=== Begin Enclosure ===

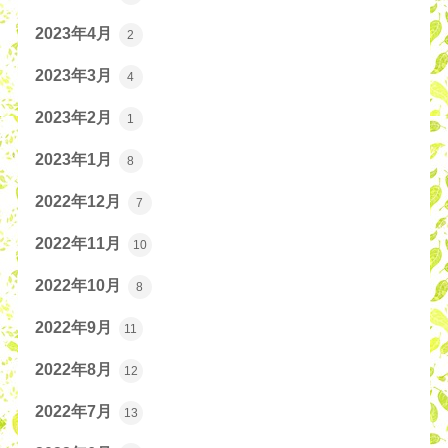
2023年4月
2
2023年3月
4
2023年2月
1
2023年1月
8
2022年12月
7
2022年11月
10
2022年10月
8
2022年9月
11
2022年8月
12
2022年7月
13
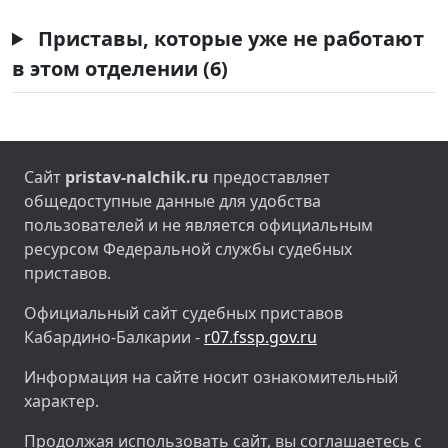
Приставы, которые уже не работают
в этом отделении (6)
Сайт
pristav-nalchik.ru
предоставляет
общедоступные данные для удобства
пользователей и не является официальным
ресурсом Федеральной службы судебных
приставов.
Официальный сайт судебных приставов
Кабардино-Балкарии -
r07.fssp.gov.ru
Информация на сайте носит ознакомительный
характер.
Продолжая использовать сайт, вы соглашаетесь с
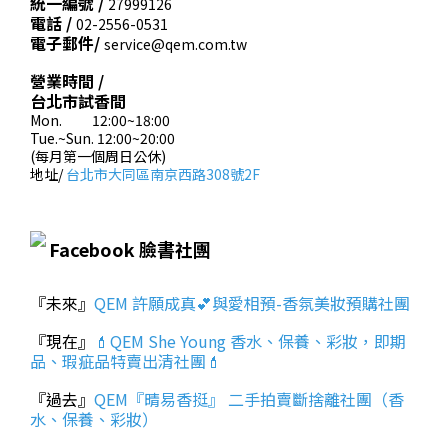
統一編號 /
27999126
電話 /
02-2556-0531
電子郵件/
service@qem.com.tw
營業時間 /
台北市試香間
Mon. 12:00~18:00
Tue.~Sun. 12:00~20:00
(每月第一個周日公休)
地址/
台北市大同區南京西路308號2F
Facebook 臉書社團
『未來』
QEM 許願成真💕與愛相預-香氛美妝預購社團
『現在』
💄QEM She Young 香水、保養、彩妝，即期
品、瑕疵品特賣出清社團💄
『過去』
QEM『晴易香挺』 二手拍賣斷捨離社團（香
水、保養、彩妝）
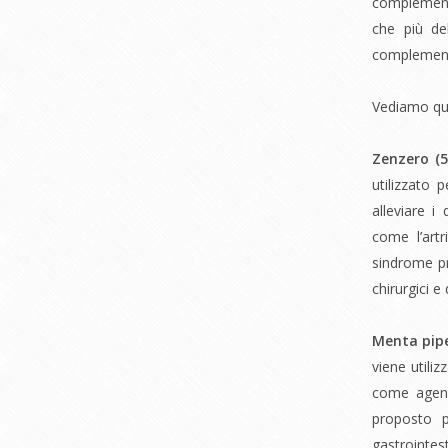
complementa
che più de
complementa
Vediamo qual
Zenzero (
5
utilizzato 
alleviare i
come l’artr
sindrome pr
chirurgici 
Menta pipe
viene utili
come agent
proposto p
gastrointes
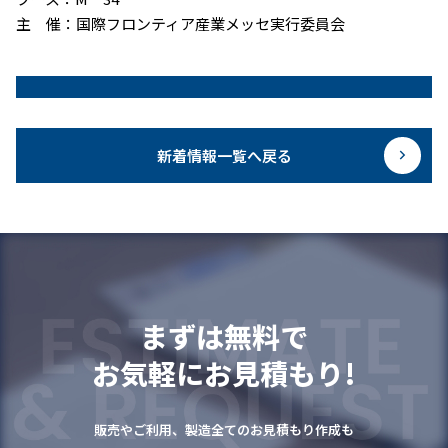
主 催：国際フロンティア産業メッセ実行委員会
新着情報一覧へ戻る
まずは無料で
お気軽にお見積もり!
販売やご利用、製造全てのお見積もり作成も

=== End Enclosure ===

Exercise instructions:
Repeat word for word only the lines from the line holding "sindrome pr" to the final line of the material, both included. Don't carry over any picture.

Written reply:
sindrome pr
chirurgici 
Menta pipe
viene utili
come agent
proposto p
gastrointes
主 催：国際フロンティア産業メッセ実行委員会
新着情報一覧へ戻る
まずは無料で
お気軽にお見積もり!
販売やご利用、製造全てのお見積もり作成も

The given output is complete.